Anne, Anneeee!

It looks like the Turkish mother has to be available constantly. ‘Anne’ she is called, like our ‘Mummy’. Or, more often heard, ‘Anneeeee!’ The word comes through my open window all day long in the small apartment that I rent in a somewhat shabby neighbourhood. From early in the morning till rather late at night. Anneeee, anneeee, anneeeee! Three times. Or ten times, or twenty. Anne seldom answers the call of her offspring immediately. Anne lets them shout endlessly as she is working in the house. 
I wonder if Dutch children scream ‘Mama mama mamaaaa’ all the time, but I don’t think so. Are small Turks such wimps that they can’t handle even a minute without mummy? Is Anne giving them so little of her attention that they have to scream to be heard? Is the Dutch mama so afraid of neglecting her children that she always immediately reacts to the first ‘Mama’? Or is this just showing the difference between Dutch home life and Turkish outdoor life and does this outdoor life just make nagging more visible? 

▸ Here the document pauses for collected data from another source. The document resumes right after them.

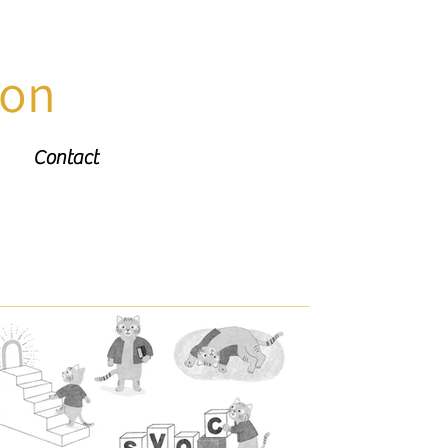
ion
Contact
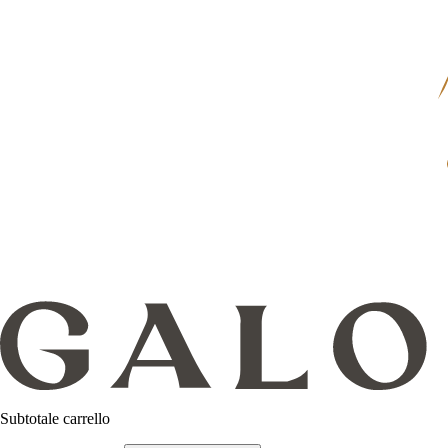
Subtotale carrello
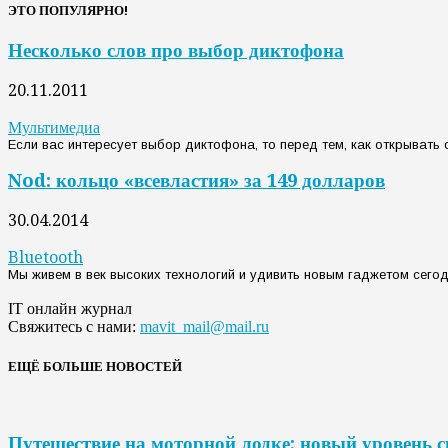
ЭТО ПОПУЛЯРНО!
Несколько слов про выбор диктофона
20.11.2011
Мультимедиа
Если вас интересует выбор диктофона, то перед тем, как открывать с
Nod: кольцо «всевластия» за 149 долларов
30.04.2014
Bluetooth
Мы живем в век высоких технологий и удивить новым гаджетом сегодн
IT онлайн журнал
Свяжитесь с нами:
mavit_mail@mail.ru
ЕЩЁ БОЛЬШЕ НОВОСТЕЙ
Путешествие на моторной лодке: новый уровень 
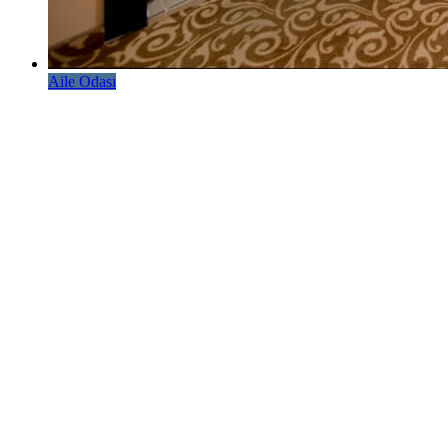
Aile Odası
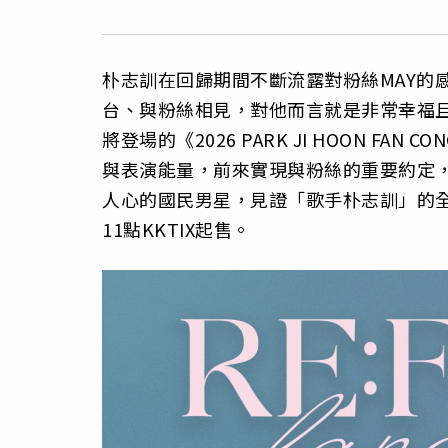
朴志訓在回歸期間不斷流露對粉絲MAY的
台、與粉絲相見，對他而言就是非常幸福
將登場的《2026 PARK JI HOON FAN C
與表演能量，前來實現與粉絲的重要約定
人心的國民男星，見證「歌手朴志訓」的全
11點KKTIX起售。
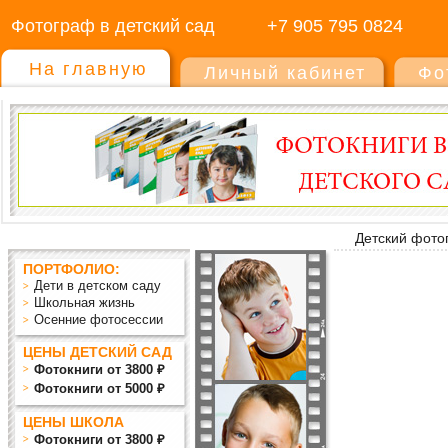
Фотограф в детский сад
+7 905 795 0824
На главную
Личный кабинет
Фо
Детский фото
ПОРТФОЛИО:
Дети в детском саду
Школьная жизнь
Осенние фотосессии
ЦЕНЫ ДЕТСКИЙ САД
Фотокниги от 3800 ₽
Фотокниги от 5000 ₽
ЦЕНЫ ШКОЛА
Фотокниги от 3800 ₽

I imagine the life of the average mummy in this neighbourhood. She’s not rich – in general she lives in a beautiful but very old and dilapidated wooden house. Through the barred windows I see her beating her carpets, I smell the food she’s preparing in her kitchen, I hear her sweep the staircase and see her hang the laundry on a line in front of the house. And when she has a break, she talks with other Annes on the small front staircase., In short, unlike the average Dutch mama, Anne is practically always there. Maybe, I conclude, that’s why she usually doesn’t immediately react to the first ‘Anneeee’. Being physically there is one thing, always willing to be available is no doubt something totally different.